Description of the task
Ignoring the images, restate the records below word for word.

Exercise input

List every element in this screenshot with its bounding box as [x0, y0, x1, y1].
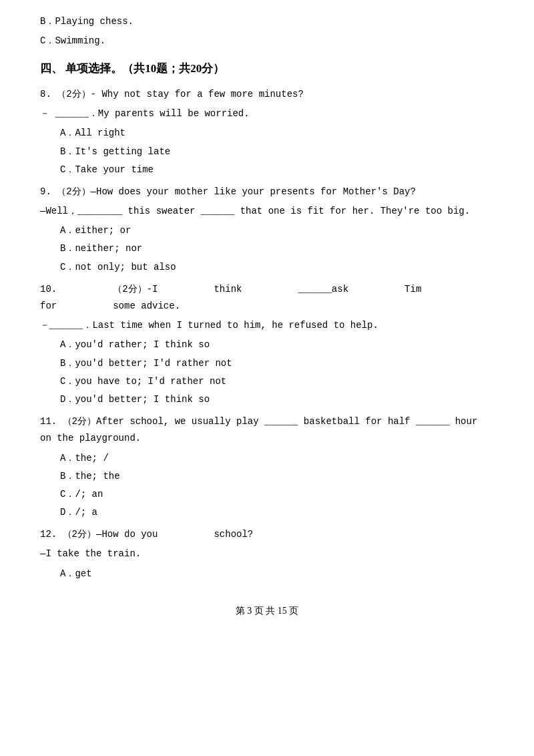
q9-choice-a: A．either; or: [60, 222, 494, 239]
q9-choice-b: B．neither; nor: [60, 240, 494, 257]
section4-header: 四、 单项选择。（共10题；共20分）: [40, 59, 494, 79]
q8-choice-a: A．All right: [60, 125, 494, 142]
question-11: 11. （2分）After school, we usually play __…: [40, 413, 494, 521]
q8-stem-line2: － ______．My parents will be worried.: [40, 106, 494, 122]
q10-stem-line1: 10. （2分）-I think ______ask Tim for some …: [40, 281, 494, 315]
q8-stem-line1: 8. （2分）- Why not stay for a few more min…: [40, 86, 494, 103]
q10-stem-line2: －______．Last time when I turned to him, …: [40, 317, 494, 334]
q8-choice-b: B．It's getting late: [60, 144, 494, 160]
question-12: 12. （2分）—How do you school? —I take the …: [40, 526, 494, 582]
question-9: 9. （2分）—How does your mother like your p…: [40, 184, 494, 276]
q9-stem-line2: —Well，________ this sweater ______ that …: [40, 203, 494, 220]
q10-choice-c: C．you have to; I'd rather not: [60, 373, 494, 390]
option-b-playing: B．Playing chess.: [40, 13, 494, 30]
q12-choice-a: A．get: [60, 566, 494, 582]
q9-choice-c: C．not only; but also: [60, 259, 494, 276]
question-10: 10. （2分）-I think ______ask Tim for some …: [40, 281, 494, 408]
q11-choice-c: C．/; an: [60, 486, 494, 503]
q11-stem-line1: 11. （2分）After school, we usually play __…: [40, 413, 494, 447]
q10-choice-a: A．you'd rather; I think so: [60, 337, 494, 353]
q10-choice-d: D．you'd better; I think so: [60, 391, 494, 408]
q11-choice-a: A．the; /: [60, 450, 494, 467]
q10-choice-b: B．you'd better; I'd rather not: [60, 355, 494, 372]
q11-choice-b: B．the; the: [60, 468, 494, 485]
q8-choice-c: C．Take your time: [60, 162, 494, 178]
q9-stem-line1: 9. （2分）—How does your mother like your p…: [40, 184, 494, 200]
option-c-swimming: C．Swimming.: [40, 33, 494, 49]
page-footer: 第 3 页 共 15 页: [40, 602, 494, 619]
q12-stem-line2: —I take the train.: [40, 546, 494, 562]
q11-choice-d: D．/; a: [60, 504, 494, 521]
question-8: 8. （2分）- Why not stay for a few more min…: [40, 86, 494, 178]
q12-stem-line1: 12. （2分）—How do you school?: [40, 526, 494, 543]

Written answer
List every element in this screenshot with its bounding box as [x0, y0, x1, y1].
q9-choice-a: A．either; or: [60, 222, 494, 239]
q9-choice-b: B．neither; nor: [60, 240, 494, 257]
section4-header: 四、 单项选择。（共10题；共20分）: [40, 59, 494, 79]
q8-choice-a: A．All right: [60, 125, 494, 142]
question-11: 11. （2分）After school, we usually play __…: [40, 413, 494, 521]
q8-stem-line2: － ______．My parents will be worried.: [40, 106, 494, 122]
q10-stem-line1: 10. （2分）-I think ______ask Tim for some …: [40, 281, 494, 315]
q8-stem-line1: 8. （2分）- Why not stay for a few more min…: [40, 86, 494, 103]
q10-stem-line2: －______．Last time when I turned to him, …: [40, 317, 494, 334]
q8-choice-b: B．It's getting late: [60, 144, 494, 160]
question-12: 12. （2分）—How do you school? —I take the …: [40, 526, 494, 582]
question-9: 9. （2分）—How does your mother like your p…: [40, 184, 494, 276]
q9-stem-line2: —Well，________ this sweater ______ that …: [40, 203, 494, 220]
q10-choice-c: C．you have to; I'd rather not: [60, 373, 494, 390]
option-b-playing: B．Playing chess.: [40, 13, 494, 30]
q12-choice-a: A．get: [60, 566, 494, 582]
q9-choice-c: C．not only; but also: [60, 259, 494, 276]
question-10: 10. （2分）-I think ______ask Tim for some …: [40, 281, 494, 408]
q11-choice-c: C．/; an: [60, 486, 494, 503]
q11-stem-line1: 11. （2分）After school, we usually play __…: [40, 413, 494, 447]
q10-choice-a: A．you'd rather; I think so: [60, 337, 494, 353]
q10-choice-d: D．you'd better; I think so: [60, 391, 494, 408]
q11-choice-a: A．the; /: [60, 450, 494, 467]
q10-choice-b: B．you'd better; I'd rather not: [60, 355, 494, 372]
q11-choice-b: B．the; the: [60, 468, 494, 485]
q8-choice-c: C．Take your time: [60, 162, 494, 178]
q9-stem-line1: 9. （2分）—How does your mother like your p…: [40, 184, 494, 200]
option-c-swimming: C．Swimming.: [40, 33, 494, 49]
page-footer: 第 3 页 共 15 页: [40, 602, 494, 619]
q12-stem-line2: —I take the train.: [40, 546, 494, 562]
q11-choice-d: D．/; a: [60, 504, 494, 521]
question-8: 8. （2分）- Why not stay for a few more min…: [40, 86, 494, 178]
q12-stem-line1: 12. （2分）—How do you school?: [40, 526, 494, 543]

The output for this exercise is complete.